## Extracted information
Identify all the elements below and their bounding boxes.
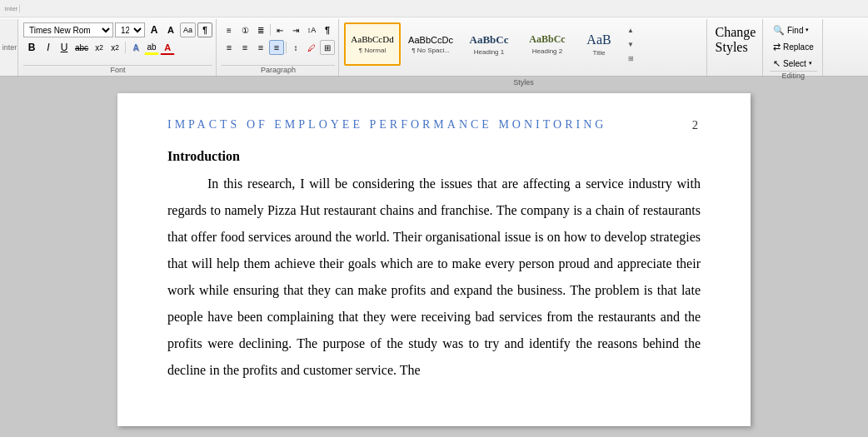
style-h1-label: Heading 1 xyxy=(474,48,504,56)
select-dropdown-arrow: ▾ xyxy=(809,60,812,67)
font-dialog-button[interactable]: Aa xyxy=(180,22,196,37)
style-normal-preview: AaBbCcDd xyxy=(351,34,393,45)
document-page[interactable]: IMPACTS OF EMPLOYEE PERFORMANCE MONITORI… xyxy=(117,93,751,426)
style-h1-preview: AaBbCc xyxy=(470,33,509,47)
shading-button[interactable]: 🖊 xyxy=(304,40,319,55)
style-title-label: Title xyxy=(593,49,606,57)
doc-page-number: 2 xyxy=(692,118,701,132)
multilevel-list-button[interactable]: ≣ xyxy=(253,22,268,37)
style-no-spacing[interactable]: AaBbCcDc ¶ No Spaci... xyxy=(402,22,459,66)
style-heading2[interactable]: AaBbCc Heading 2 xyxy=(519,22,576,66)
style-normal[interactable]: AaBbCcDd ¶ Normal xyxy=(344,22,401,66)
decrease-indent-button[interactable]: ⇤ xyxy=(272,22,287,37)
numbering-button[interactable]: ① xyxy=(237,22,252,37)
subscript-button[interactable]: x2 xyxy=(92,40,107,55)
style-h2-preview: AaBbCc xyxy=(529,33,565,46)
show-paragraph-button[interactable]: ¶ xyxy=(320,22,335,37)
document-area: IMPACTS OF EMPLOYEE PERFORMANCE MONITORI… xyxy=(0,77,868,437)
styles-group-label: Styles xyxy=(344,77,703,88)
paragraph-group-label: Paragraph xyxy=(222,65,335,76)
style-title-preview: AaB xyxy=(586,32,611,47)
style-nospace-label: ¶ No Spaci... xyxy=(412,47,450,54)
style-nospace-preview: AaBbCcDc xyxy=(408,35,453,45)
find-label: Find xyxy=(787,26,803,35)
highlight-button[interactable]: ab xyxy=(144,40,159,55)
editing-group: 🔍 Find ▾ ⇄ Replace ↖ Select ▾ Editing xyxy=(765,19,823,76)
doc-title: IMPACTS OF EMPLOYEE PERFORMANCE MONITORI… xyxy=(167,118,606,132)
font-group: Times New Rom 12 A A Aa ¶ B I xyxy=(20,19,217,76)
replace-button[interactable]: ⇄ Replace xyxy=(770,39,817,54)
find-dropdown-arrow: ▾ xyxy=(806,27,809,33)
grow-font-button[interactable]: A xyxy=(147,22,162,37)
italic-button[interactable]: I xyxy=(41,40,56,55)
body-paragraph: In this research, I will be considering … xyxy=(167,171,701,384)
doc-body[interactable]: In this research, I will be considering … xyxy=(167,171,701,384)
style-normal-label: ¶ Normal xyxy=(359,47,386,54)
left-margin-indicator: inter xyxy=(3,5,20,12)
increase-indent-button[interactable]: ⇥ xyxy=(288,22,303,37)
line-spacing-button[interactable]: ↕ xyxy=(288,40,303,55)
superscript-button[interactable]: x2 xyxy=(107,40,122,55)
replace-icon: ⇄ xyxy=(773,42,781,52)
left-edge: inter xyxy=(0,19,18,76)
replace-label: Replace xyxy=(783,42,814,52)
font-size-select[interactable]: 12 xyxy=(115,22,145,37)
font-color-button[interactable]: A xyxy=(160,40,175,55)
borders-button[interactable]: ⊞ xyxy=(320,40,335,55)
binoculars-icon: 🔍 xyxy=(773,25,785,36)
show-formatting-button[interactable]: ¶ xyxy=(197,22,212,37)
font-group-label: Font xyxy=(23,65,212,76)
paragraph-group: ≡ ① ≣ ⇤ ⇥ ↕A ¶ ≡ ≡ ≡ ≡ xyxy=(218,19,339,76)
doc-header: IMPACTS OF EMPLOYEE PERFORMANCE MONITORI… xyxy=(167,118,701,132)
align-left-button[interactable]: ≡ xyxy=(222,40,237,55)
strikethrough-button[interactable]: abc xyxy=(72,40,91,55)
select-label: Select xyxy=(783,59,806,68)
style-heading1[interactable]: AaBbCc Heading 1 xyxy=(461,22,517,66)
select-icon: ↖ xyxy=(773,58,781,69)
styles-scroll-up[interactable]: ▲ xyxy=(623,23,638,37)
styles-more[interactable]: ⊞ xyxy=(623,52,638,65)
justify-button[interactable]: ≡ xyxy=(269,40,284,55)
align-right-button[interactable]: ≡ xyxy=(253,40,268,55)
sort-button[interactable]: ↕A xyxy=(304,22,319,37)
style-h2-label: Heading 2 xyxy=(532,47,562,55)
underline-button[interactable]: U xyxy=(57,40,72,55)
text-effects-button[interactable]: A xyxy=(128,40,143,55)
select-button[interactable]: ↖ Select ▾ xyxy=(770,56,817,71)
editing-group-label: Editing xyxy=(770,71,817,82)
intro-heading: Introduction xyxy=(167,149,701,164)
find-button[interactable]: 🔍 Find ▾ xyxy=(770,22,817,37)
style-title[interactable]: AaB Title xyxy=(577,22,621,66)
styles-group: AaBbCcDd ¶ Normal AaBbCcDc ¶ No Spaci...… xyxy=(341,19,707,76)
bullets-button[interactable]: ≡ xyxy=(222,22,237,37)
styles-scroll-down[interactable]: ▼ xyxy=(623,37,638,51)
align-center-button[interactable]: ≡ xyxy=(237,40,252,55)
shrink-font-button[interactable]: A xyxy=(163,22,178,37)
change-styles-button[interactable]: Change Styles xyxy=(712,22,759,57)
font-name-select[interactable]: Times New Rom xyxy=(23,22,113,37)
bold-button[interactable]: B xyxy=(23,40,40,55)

## What is needed
Each line above holding the string "document" counts once; please report the total and nothing more.

## Solved problem
2